Status: Final Specification - v1.0 Format Version: 1.0.0 Effective Date: 2025-12-19 Authority: Blackfall Labs Maintainer: Magnus Victis Trent
Engrams are a universal archive format designed for long-term knowledge preservation with integrated database access capabilities. They provide write-once containers maintaining semantic structure, cryptographic verification, and embedded SQLite database querying without temporal dependencies on external tooling or network services.
An Engram is more than a file: it is a declaration that knowledge should survive network loss, platform collapse, and institutional decay.
This is the normative specification for the Engram immutable archive format.
Documentation:
- FORMAT-SPECIFICATION.md - Pure, implementation-agnostic binary format definition (v1.0)
- LICENSE - MIT License
FORMAT-SPECIFICATION.md is the canonical format definition:
- Pure binary structure and field layouts
- No implementation-specific details (no Rust, CLI, or tool references)
- Use this to implement the format in any language
- Normative reference for format compliance
For implementation guidance (Rust code examples, CLI workflows, operational best practices), see the reference implementation at engram-rs.
**The format specification defines:
- Binary structure and field layouts
- Compression strategies (None, LZ4, Zstandard)
- Frame-based compression for large files (≥50MB)
- Local Entry Headers (LOCA) and End of Central Directory Record (ENDR)
- Virtual File System integration for embedded SQLite databases
- Cryptographic verification and encryption modes
- Immutable Knowledge — Engrams are write-once, read-many archives representing finalized knowledge containers
- Semantic Preservation — Data retains full meaning and structure across technological transitions
- Offline First — Archives remain readable and queryable without any network access
- Database Integration — SQLite databases embedded within archives accept direct SQL queries at 80-90% native performance
- Random Access — Individual files extract in sub-millisecond timeframes through O(1) hash-indexed lookup
- Format Longevity — Binary structure employs fixed-width fields, explicit versioning, and reserved extension space for multi-decade durability
[File Header: 64 bytes fixed]
- Magic number: 0x89 'E' 'N' 'G' 0x0D 0x0A 0x1A 0x0A
- Version, central directory offset/size, entry count
- Flags (encryption mode), reserved space
[File Data Region: variable length]
├─ Local Entry 1: [LOCA header][compressed data]
├─ Local Entry 2: [LOCA header][compressed data]
└─ Local Entry N: [LOCA header][compressed data]
[Central Directory: 320 bytes per entry]
- Hash-indexed file manifest
- O(1) lookup complexity
- Path, offset, size, CRC32, compression method
[End of Central Directory: 64 bytes fixed]

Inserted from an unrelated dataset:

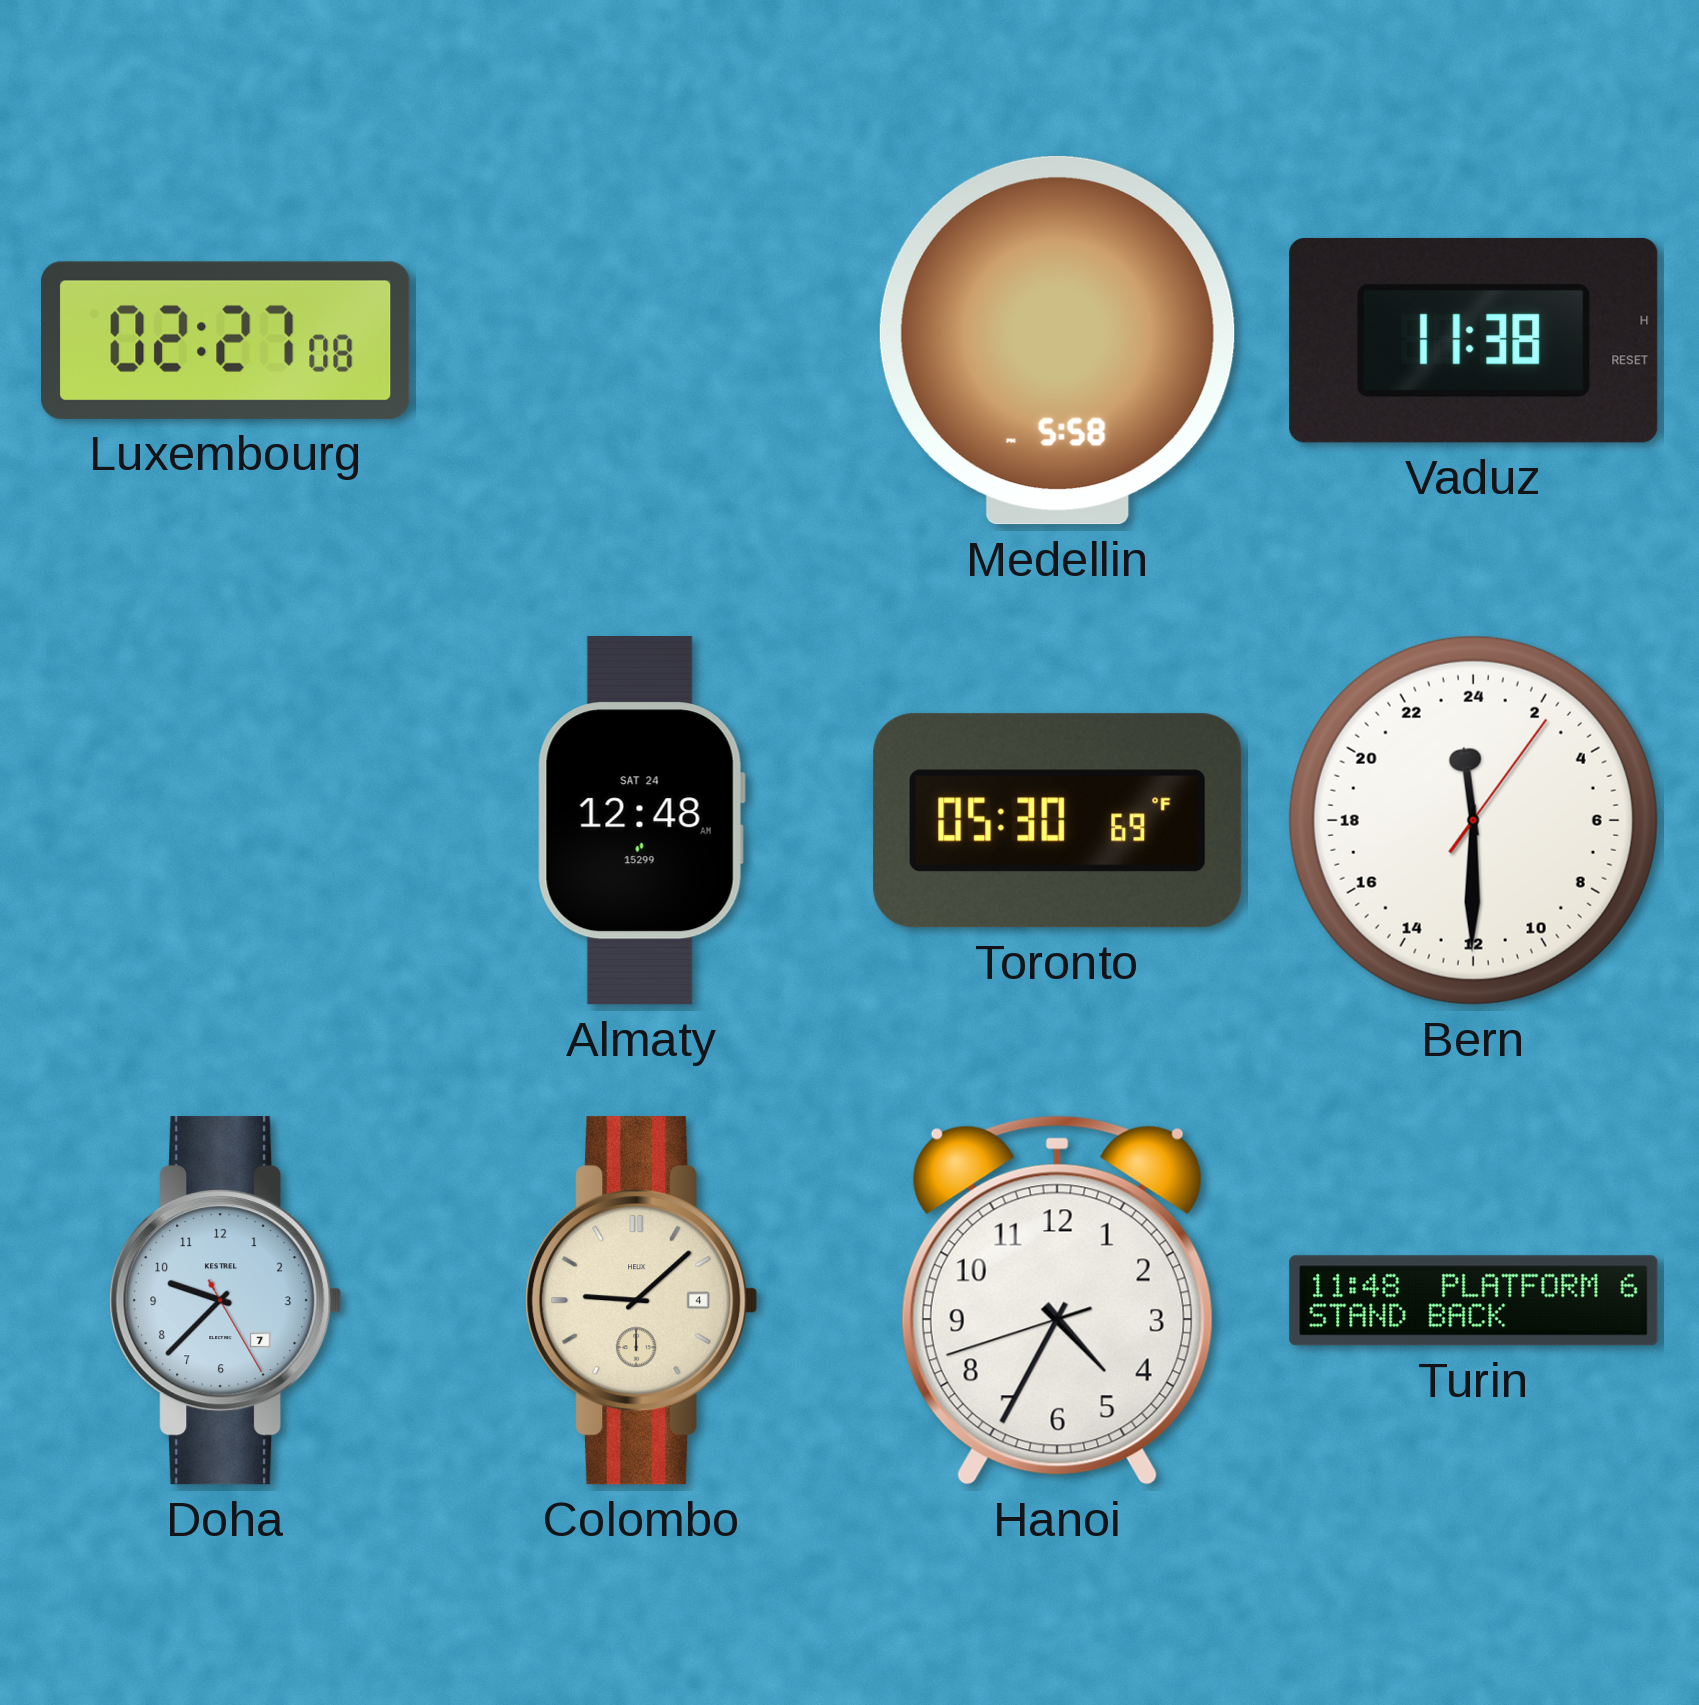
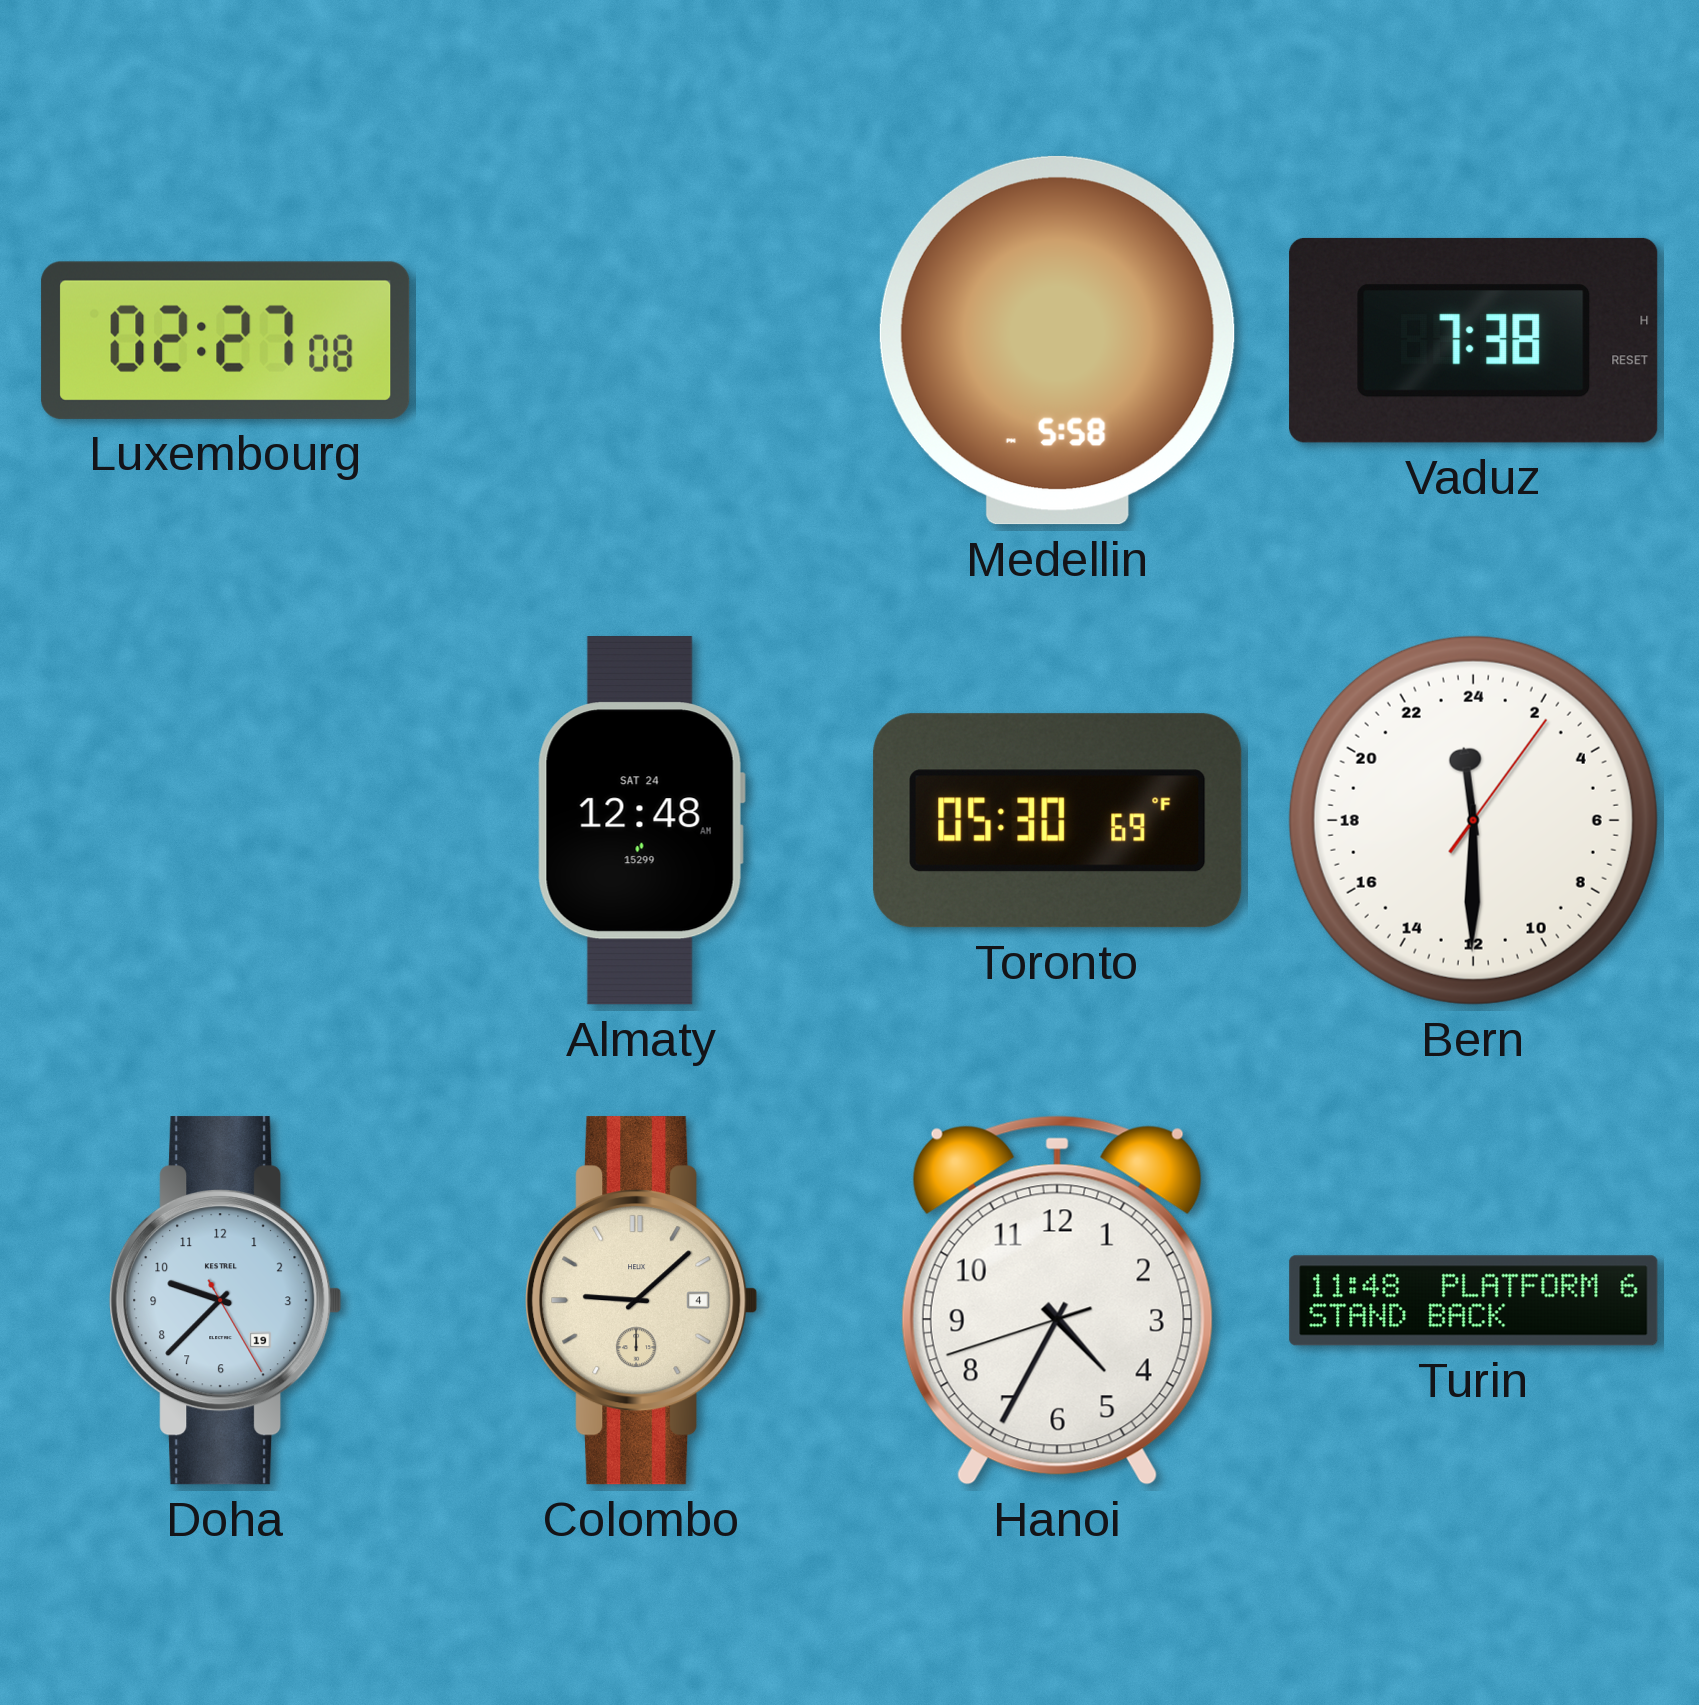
Vaduz: 11:38 -> 7:38
Doha date: 7 -> 19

- ENDR signature for validation
- Duplicate offsets for corruption detection
v1.0.0 (2025-12-19) - Production Release
Local Entry Headers (LOCA): Variable-length headers preceding each file's compressed data enable sequential streaming reads without central directory consultation.
End Record (ENDR): 64-byte record at archive terminus enables validation and central directory location through backward scan.
Frame-Based Compression: Large files (≥50MB) employ 64KB independent frames permitting partial decompression of requested byte ranges.
Encryption Support: Archive-level and per-file AES-256-GCM encryption with mode flags in header.
VFS Integration: Direct SQLite database queries without extraction through Virtual File System abstraction.
See FORMAT-SPECIFICATION.md for complete technical details.
This specification is licensed under the MIT License.
Copyright (c) 2025 Blackfall Labs
Technical Support: [email protected] Issues: Please file an issue on the public repo
Ideal For:
- Immutable software releases and documentation snapshots
- Embedded database distribution with query-without-extraction
- Long-term knowledge preservation with format stability
- Cryptographic verification of distributed archives
- Random access to large file collections
Avoid For:
- Frequent incremental updates (use mutable formats)
- Whole-archive streaming decompression (use tar.gz)
- Maximum legacy tool compatibility (use ZIP)
- Very small file counts with simple access patterns